Bisogna guardarsi intorno, a volte, per capire quanto si è felici dentro di sé. Stasera lo abbiamo fatto più volte…
Nel finale, ovviamente, quando l’ultimo tentativo di Trento si è spento nel nulla consacrando l’impresa. Non ce n’era uno rimasto seduto, a Masnago. Nemmeno noi.
Ma era successo anche in precedenza: alle bombe di capitan Ferrero, ovvero la prima liberazione di chi per due anni è rimasto a casa, oppure ancorato al proprio seggiolino solitario perché non c’era proprio nulla per il quale valesse la pena alzarsi. Che a svegliare il torpore sia stato proprio Giancarlo non è peraltro un caso: è come se quelle tre triple le avesse segnate uno degli spettatori, la Marisa, lo zio Pino, il Roberto.
Lui è noi.
E poi anche un’altra volta, quando è uscito dal campo il giovane Librizzi all’inizio: sul suo tabellino alcuni errori, ma per lui sono scrosciati gli applausi. Perché ha tutta la vita cestistica davanti, perché é “nostro”, perché… perché Varese è così, a volte non perdona, come il peggiore dei colossei. Ma a volte fa commuovere per il sostegno che riesce a regalare a piene mani.
Deve vedere qualcosa per convincersi a farlo, tuttavia. Quel qualcosa è una squadra che noi ora non toccheremmo più, anche a costo di rischiare. Non perché così sia perfetta, o non migliorabile: ma per il calvario che ha percorso per arrivare a essere tale.
Sono tre vittorie consecutive, due contro un’avversaria che aveva tutto per dominarci, ci ha provato come mai nessuno ed eppure non c’è riuscita. E’ rimbalzata, come si fa contro l’impossibilità conclamata. Lasciate perdere il finale roccambolesco e a conti fatti bussola impazzita nell’indicare il vincitore: la Dolomiti Energia ha perso con il +12 in mano a 4’ dalla fine… Cosa ci può essere, tre giorni dopo un’altra sconfitta, di manifestatamente più impossibile?
A Trento era stata vittoria a rimbalzo, oggi pareggio: sicuri che manchino davvero i lunghi? La banda di Roijakkers non ha chili né centimetri, ma le carambole le prende di tempismo, di voglia, di rapidità. E poi 21 assist contro 12, 8 sole palle perse, pur correndo come degli ossessi. E fin qui I numeri.
Poi ci sono le sembianze. Oggettivamente indecifrabili a volte. Come le gerarchie.
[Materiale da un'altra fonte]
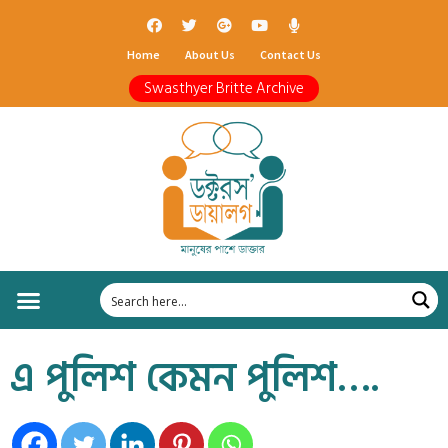
Home
About Us
Contact Us
Swasthyer Britte Archive
এ পুলিশ কেমন পুলিশ….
C’è solo un indispensabile e si chiama Giovanni De Nicolao: dietro ci sono coppie da battaglia (Vene-Sorokas), jolly da pescare nel mazzo (Caruso), giovani da lanciare senza paura (Virginio e Librizzi), veterani da cavalcare e poi dimenticare (Ferrero), un Reyes che entra ed esce come un’ala nell’hockey, un Beane oggi mezzo infortunato e la pepatencia Keene.
Pochi? Quasi troppi…
Dove vogliamo arrivare? A qui: facciamo parlare di noi (dopo aver fatto ridere l’intera Italia del basket per mesi…) e non tocchiamo la Varese ritrovata. Premiamo la fatica dei superstiti, dei non codardi o mercenari, riconoscendo la loro e la nostra gioia. Finiamolo così questo campionato, salviamoci con chi da due settimane ci ha restituito la voglia di vivere declinata al basket e alla passione biancorossa.
Non perdiamo nessuno di questi alfieri della felicità e dei loro pochi o tanti minuti attuali…
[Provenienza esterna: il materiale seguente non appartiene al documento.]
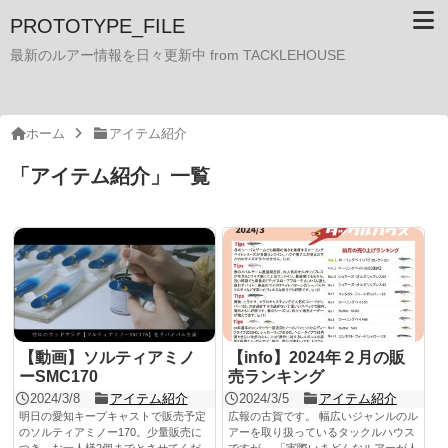
PROTOTYPE_FILE
最新のルアー情報を日々更新中 from TACKLEHOUSE
ホーム
アイテム紹介
「
アイテム紹介
」
一覧
【動画】ソルティアミノ
【info】2024年２月の販
ーSMC170
売ランキング
2024/3/8
アイテム紹介
2024/3/5
アイテム紹介
明日の愛知キープキャストで販売予定
広報の古賀です。 幅広いジャンルのル
のソルティアミノー170。少量販売に
アーを取り扱っているタックルハウス
つき、お一人様2個までとさせてくだ
ですが、 「実際いまどんなルアーが人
Una provocazione? Per certi versi sì, ovviamente: ci accorgiamo anche noi dei chili che mancano, dei piccoli portati in post basso e abusati, della dipendenza dal teppista treccioluto e di altri problemi… E se dovessimo proprio intervenire, di certo lo faremmo con un elemento di raccordo, di complemento, qualcuno che non spezzi questo delicatissimo primo fiore di primavera che è il nuovo, strano e a volte pazzo equilibrio della Openjobmetis 2021/2022.
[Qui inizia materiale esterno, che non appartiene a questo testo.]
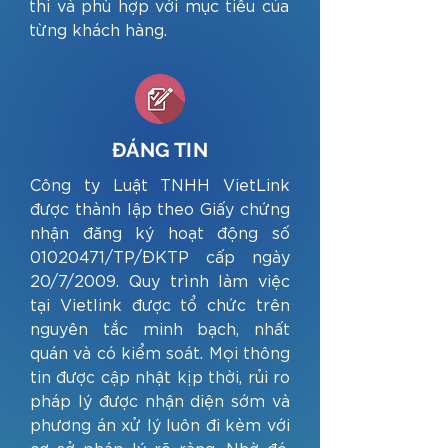
thi và phù hợp với mục tiêu của
từng khách hàng.
ĐÁNG TIN
Công ty Luật TNHH VietLink
được thành lập theo Giấy chứng
nhận đăng ký hoạt động số
01020471
/TP/ĐKTP cấp ngày
20/7/2009.
Quy trình làm việc
tại Vietlink được tổ chức trên
nguyên tắc minh bạch, nhất
quán và có kiểm soát. Mọi thông
tin được cập nhật kịp thời, rủi ro
pháp lý được nhận diện sớm và
phương án xử lý luôn đi kèm với
cơ sở pháp lý rõ ràng. Nhờ đó,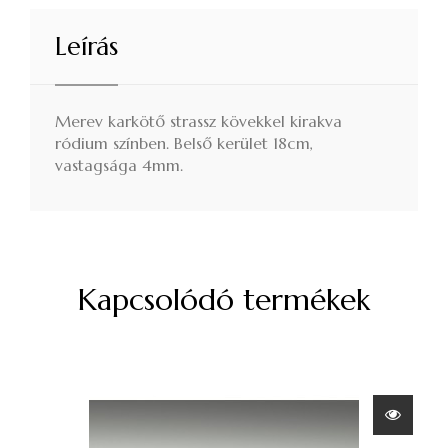
Leírás
Merev karkötő strassz kövekkel kirakva
ródium színben. Belső kerület 18cm,
vastagsága 4mm.
Kapcsolódó termékek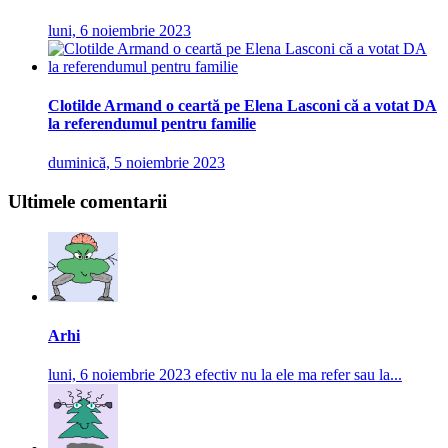
luni, 6 noiembrie 2023
Clotilde Armand o ceartă pe Elena Lasconi că a votat DA
la referendumul pentru familie
duminică, 5 noiembrie 2023
Ultimele comentarii
Arhi
luni, 6 noiembrie 2023
efectiv nu la ele ma refer sau la...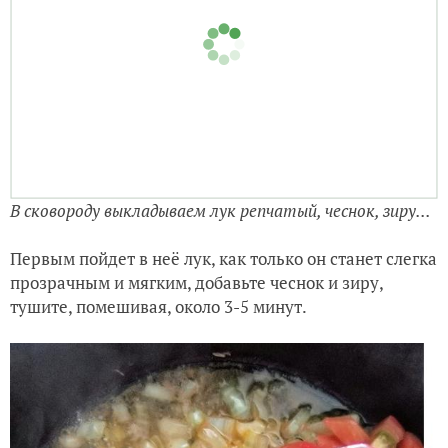
В сковороду выкладываем лук репчатый, чеснок, зиру...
Poi però pensi anche a questi anni di eterni appelli alla morigeratezza, agli allarmi lanciati ripetutamente sulla mancanza del grano, a una società ancora precariamente in bilico sul filo delle difficoltà economiche (sì, signori, il futuro è ancora lontano in questo senso…). Pensi alle casse, insomma, che rimangono sempre con l’eco dentro…
Ecco: sicuri che sia solo una provocazione?